INSTRUCTIONS TO FOLLOW: Your answer should be one number, the count of lines in the records that carry the string "website".

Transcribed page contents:
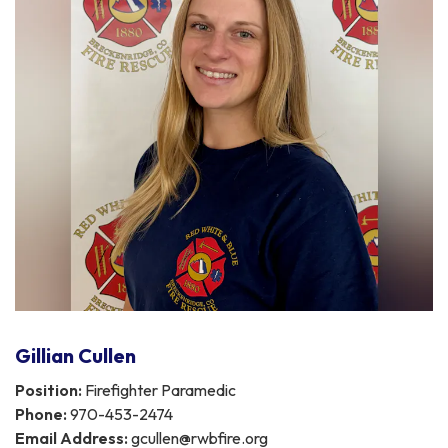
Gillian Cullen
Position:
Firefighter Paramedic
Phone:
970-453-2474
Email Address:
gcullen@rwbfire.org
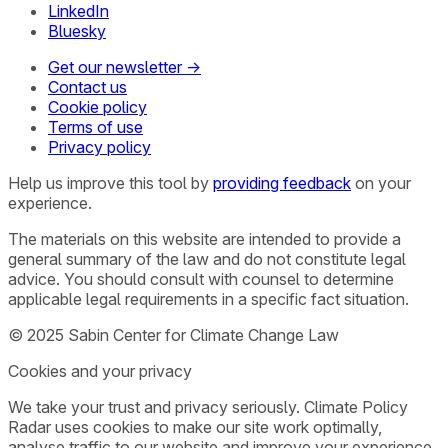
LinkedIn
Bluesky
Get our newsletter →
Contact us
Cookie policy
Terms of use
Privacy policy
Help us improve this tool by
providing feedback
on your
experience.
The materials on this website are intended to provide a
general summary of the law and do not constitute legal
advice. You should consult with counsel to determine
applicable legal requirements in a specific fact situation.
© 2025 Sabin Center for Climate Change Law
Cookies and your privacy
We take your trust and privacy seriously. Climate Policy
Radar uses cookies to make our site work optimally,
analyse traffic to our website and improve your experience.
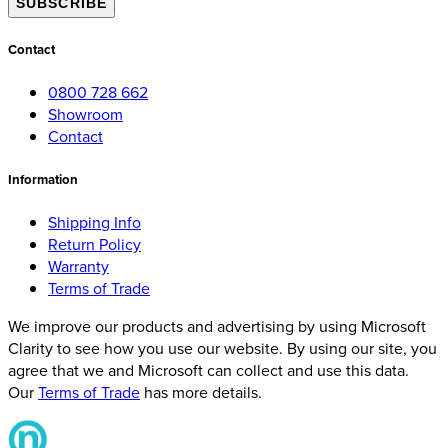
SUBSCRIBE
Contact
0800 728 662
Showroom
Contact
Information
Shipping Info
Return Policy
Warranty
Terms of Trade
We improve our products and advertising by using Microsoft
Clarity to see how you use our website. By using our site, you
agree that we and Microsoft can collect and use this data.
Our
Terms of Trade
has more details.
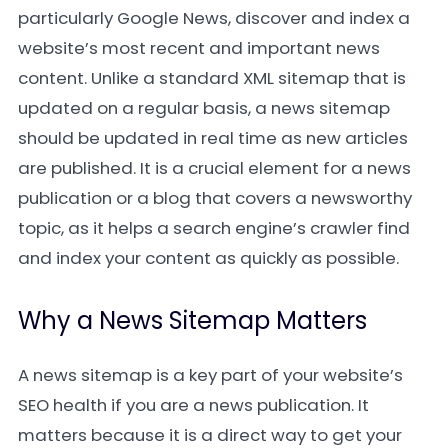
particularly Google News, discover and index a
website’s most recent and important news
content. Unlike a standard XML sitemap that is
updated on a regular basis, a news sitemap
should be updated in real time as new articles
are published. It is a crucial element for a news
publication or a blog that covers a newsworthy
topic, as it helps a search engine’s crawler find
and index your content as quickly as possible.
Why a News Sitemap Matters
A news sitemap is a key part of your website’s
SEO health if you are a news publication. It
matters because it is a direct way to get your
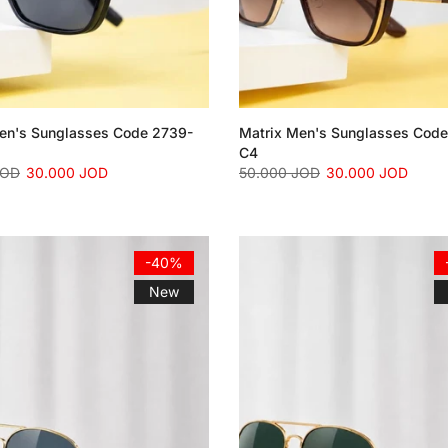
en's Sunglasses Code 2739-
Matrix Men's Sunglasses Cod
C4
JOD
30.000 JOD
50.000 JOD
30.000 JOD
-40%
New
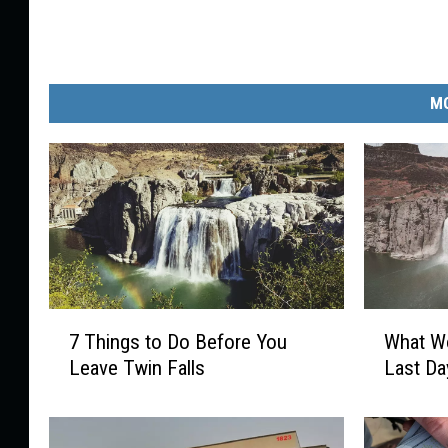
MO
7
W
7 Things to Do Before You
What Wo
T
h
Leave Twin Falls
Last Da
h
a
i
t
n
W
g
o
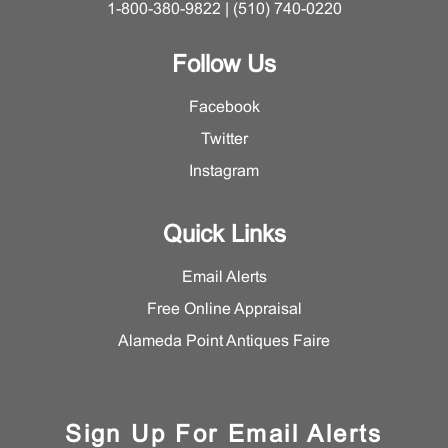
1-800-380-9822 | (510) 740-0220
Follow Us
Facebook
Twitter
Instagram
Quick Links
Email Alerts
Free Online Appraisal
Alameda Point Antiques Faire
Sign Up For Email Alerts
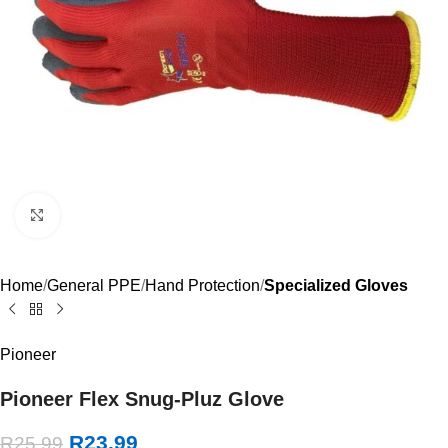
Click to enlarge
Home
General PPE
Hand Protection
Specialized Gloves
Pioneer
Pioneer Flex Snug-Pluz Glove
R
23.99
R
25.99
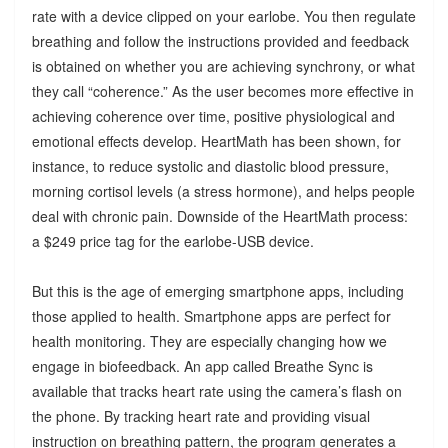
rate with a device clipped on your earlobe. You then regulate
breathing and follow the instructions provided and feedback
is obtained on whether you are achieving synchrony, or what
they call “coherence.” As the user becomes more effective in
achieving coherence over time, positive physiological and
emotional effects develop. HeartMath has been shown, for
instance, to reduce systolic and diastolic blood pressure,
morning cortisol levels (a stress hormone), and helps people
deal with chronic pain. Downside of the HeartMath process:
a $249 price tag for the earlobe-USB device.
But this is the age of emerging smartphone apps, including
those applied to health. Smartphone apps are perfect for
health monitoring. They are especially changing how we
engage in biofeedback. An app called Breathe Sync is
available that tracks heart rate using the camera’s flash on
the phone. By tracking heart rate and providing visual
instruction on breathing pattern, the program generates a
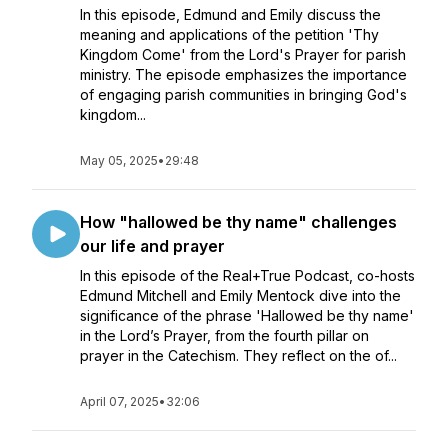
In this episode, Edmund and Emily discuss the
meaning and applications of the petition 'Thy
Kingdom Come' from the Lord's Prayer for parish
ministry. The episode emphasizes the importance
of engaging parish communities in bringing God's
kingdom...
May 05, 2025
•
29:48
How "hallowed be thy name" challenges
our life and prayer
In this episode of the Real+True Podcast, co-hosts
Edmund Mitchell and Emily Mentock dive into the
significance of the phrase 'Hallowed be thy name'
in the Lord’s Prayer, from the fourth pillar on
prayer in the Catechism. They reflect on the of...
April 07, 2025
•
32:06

...

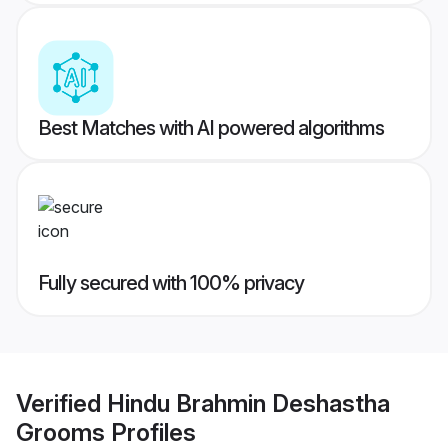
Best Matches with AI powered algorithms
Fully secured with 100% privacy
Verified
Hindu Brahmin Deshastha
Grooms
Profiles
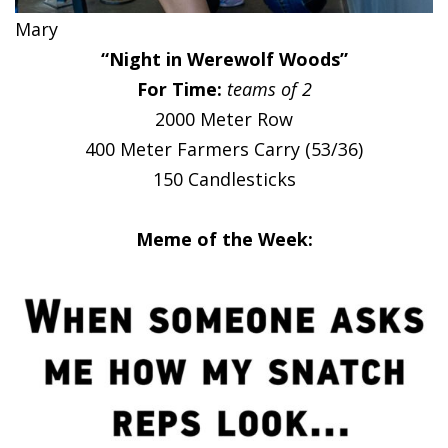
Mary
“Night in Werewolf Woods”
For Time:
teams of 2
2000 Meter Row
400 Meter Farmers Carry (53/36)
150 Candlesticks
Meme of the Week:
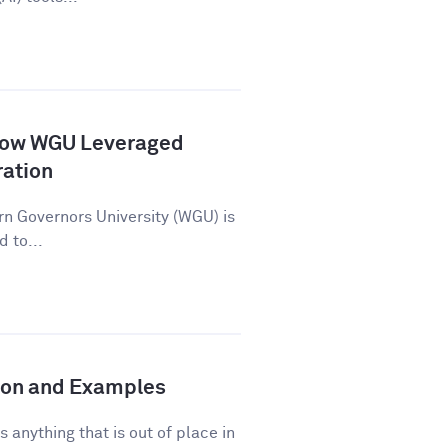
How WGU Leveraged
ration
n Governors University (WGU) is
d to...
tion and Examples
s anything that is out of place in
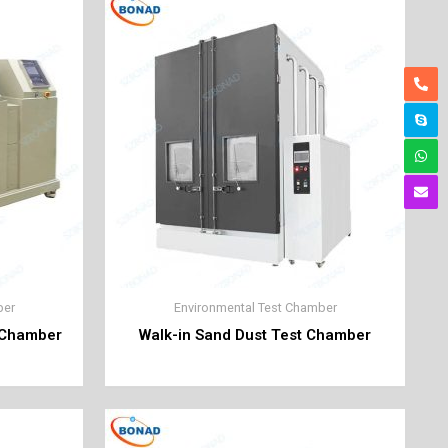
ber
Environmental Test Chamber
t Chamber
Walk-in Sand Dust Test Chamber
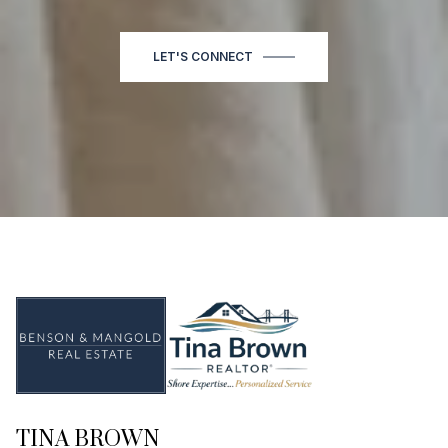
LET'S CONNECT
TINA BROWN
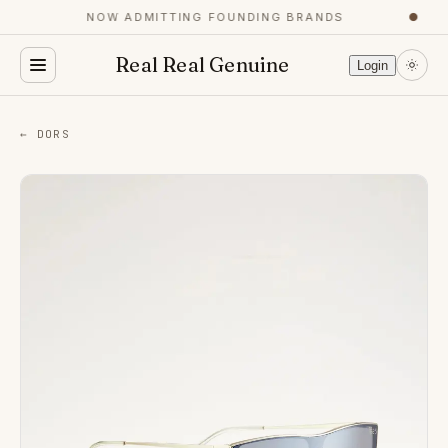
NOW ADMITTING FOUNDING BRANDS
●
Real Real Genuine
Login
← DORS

WRITTEN ANSWER: 5